Read the records below and report each line in which "close" occurs.
(SOURCE MATERIAL)
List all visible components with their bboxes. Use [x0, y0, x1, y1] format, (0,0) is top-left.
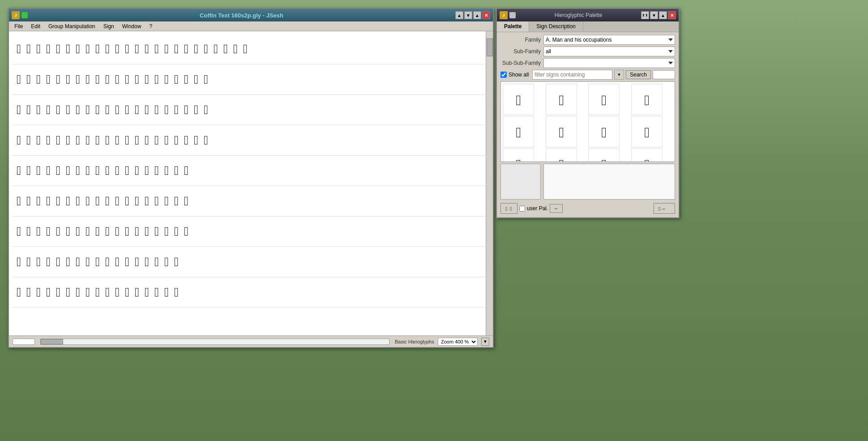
palette-close-btn[interactable]: ✕	[668, 11, 676, 19]
insert-sign-btn[interactable]: 𓀀 𓀁	[500, 203, 517, 214]
search-input[interactable]	[653, 70, 675, 79]
hiero-char: 𓌁	[54, 195, 63, 208]
sign-cell-A6[interactable]: 𓀅	[546, 116, 577, 147]
hiero-char: 𓏀	[83, 165, 92, 177]
hiero-char: 𓂀	[152, 104, 161, 116]
menu-file[interactable]: File	[11, 22, 26, 30]
hiero-char: 𓋴	[34, 134, 43, 147]
hiero-char: 𓅱	[182, 195, 191, 208]
sign-cell-A7[interactable]: 𓀆	[588, 116, 620, 147]
hiero-char: 𓆓	[14, 73, 23, 86]
hiero-char: 𓇋	[182, 225, 191, 238]
sign-cell-A12[interactable]: 𓀋	[631, 148, 663, 161]
hscroll-thumb[interactable]	[41, 339, 63, 344]
menu-sign[interactable]: Sign	[100, 22, 118, 30]
hiero-char: 𓈗	[152, 225, 161, 238]
menu-help[interactable]: ?	[145, 22, 156, 30]
scroll-down-btn[interactable]: ▼	[464, 11, 472, 19]
palette-maximize-btn[interactable]: ▲	[659, 11, 667, 19]
menu-window[interactable]: Window	[119, 22, 145, 30]
svg-text:𓀀: 𓀀	[505, 206, 507, 212]
menu-group-manipulation[interactable]: Group Manipulation	[45, 22, 99, 30]
editor-scrollbar-v[interactable]	[486, 31, 493, 335]
filter-row: Show all ▼ Search	[500, 70, 675, 80]
hiero-char: 𓄔	[113, 43, 122, 55]
subfamily-label: Sub-Family	[500, 48, 541, 55]
minimize-btn[interactable]: ▲	[473, 11, 481, 19]
sign-cell-A11[interactable]: 𓀊	[588, 148, 620, 161]
sign-cell-A9[interactable]: 𓀈	[503, 148, 534, 161]
hiero-char: 𓂀	[73, 225, 82, 238]
show-all-checkbox[interactable]	[500, 72, 507, 78]
menu-edit[interactable]: Edit	[27, 22, 44, 30]
subsubfamily-select[interactable]	[543, 58, 675, 68]
palette-restore-btn[interactable]: ⬆⬆	[641, 11, 649, 19]
hiero-char: 𓀭	[152, 195, 161, 208]
tab-palette[interactable]: Palette	[497, 21, 529, 32]
svg-text:𓀀: 𓀀	[516, 92, 521, 108]
app-icon: J	[12, 11, 20, 19]
svg-text:J: J	[502, 13, 505, 17]
hiero-char: 𓆑	[54, 43, 63, 55]
scrollbar-thumb[interactable]	[487, 38, 493, 56]
palette-minimize-btn[interactable]: ▼	[650, 11, 658, 19]
hiero-char: 𓅓	[152, 286, 161, 299]
sign-cell-A1[interactable]: 𓀀	[503, 84, 534, 115]
hiero-char: 𓂽	[64, 286, 73, 299]
scroll-left-box[interactable]	[13, 339, 35, 345]
close-btn[interactable]: ✕	[482, 11, 490, 19]
hiero-char: 𓄔	[113, 225, 122, 238]
zoom-menu-btn[interactable]: ▼	[481, 338, 489, 346]
filter-dropdown-btn[interactable]: ▼	[614, 70, 624, 80]
hiero-char: 𓀭	[192, 43, 201, 55]
hiero-char: 𓂀	[73, 43, 82, 55]
sign-cell-A5[interactable]: 𓀄	[503, 116, 534, 147]
hiero-char: 𓄔	[44, 195, 53, 208]
hiero-char: 𓅱	[142, 225, 151, 238]
search-button[interactable]: Search	[626, 70, 651, 79]
horizontal-scrollbar[interactable]	[40, 339, 389, 345]
hiero-char: 𓌀	[44, 165, 53, 177]
sign-cell-A8[interactable]: 𓀇	[631, 116, 663, 147]
insert-right-btn[interactable]: 𓀀→	[654, 203, 675, 214]
hiero-char: 𓈙	[34, 73, 43, 86]
svg-text:𓀉: 𓀉	[559, 157, 564, 161]
family-select[interactable]: A. Man and his occupations B. Woman C. D…	[543, 35, 675, 45]
svg-text:𓀃: 𓀃	[644, 92, 650, 108]
tab-sign-description[interactable]: Sign Description	[529, 21, 583, 32]
filter-input[interactable]	[532, 70, 612, 80]
hiero-char: 𓆑	[54, 134, 63, 147]
hiero-char: 𓋹	[14, 286, 23, 299]
zoom-select[interactable]: Zoom 400 % Zoom 200 % Zoom 100 %	[438, 338, 478, 346]
hiero-char: 𓇯	[201, 73, 210, 86]
hiero-char: 𓇋	[231, 43, 240, 55]
hiero-char: 𓄿	[34, 43, 43, 55]
hiero-char: 𓏀	[83, 256, 92, 268]
back-arrow-btn[interactable]: ←	[550, 204, 563, 213]
hiero-char: 𓌀	[14, 43, 23, 55]
svg-text:𓀄: 𓀄	[516, 124, 521, 140]
sign-cell-A10[interactable]: 𓀉	[546, 148, 577, 161]
hiero-char: 𓅓	[211, 43, 220, 55]
hiero-char: 𓌳	[24, 225, 33, 238]
sign-cell-A3[interactable]: 𓀂	[588, 84, 620, 115]
hiero-char: 𓄔	[44, 286, 53, 299]
sign-cell-A4[interactable]: 𓀃	[631, 84, 663, 115]
palette-title: Hieroglyphic Palette	[555, 12, 603, 18]
hiero-char: 𓂽	[64, 195, 73, 208]
hiero-char: 𓐍	[162, 256, 171, 268]
subfamily-select[interactable]: all kneeling seated standing	[543, 47, 675, 56]
hiero-char: 𓈖	[93, 43, 102, 55]
hiero-char: 𓏞	[54, 104, 63, 116]
hiero-char: 𓁹	[64, 225, 73, 238]
hiero-char: 𓏞	[34, 165, 43, 177]
hiero-char: 𓁹	[64, 43, 73, 55]
hiero-char: 𓐍	[162, 165, 171, 177]
hiero-row-3: 𓌁 𓂽 𓀉 𓃛 𓏞 𓆓 𓇳 𓃹 𓅱 𓂻 𓈖 𓌳 𓆭 𓁹 𓂀 𓅓	[13, 95, 489, 125]
action-row: 𓀀 𓀁 user Pal. ← 𓀀→	[500, 201, 675, 215]
hiero-char: 𓂋	[44, 73, 53, 86]
hiero-char: 𓆭	[133, 165, 141, 177]
user-pal-checkbox[interactable]	[519, 206, 525, 212]
scroll-up-btn[interactable]: ▲	[455, 11, 463, 19]
sign-cell-A2[interactable]: 𓀁	[546, 84, 577, 115]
(End SOURCE MATERIAL)
SOLUTION TO THE EXERCISE:
palette-close-btn[interactable]: ✕	[668, 11, 676, 19]
close-btn[interactable]: ✕	[482, 11, 490, 19]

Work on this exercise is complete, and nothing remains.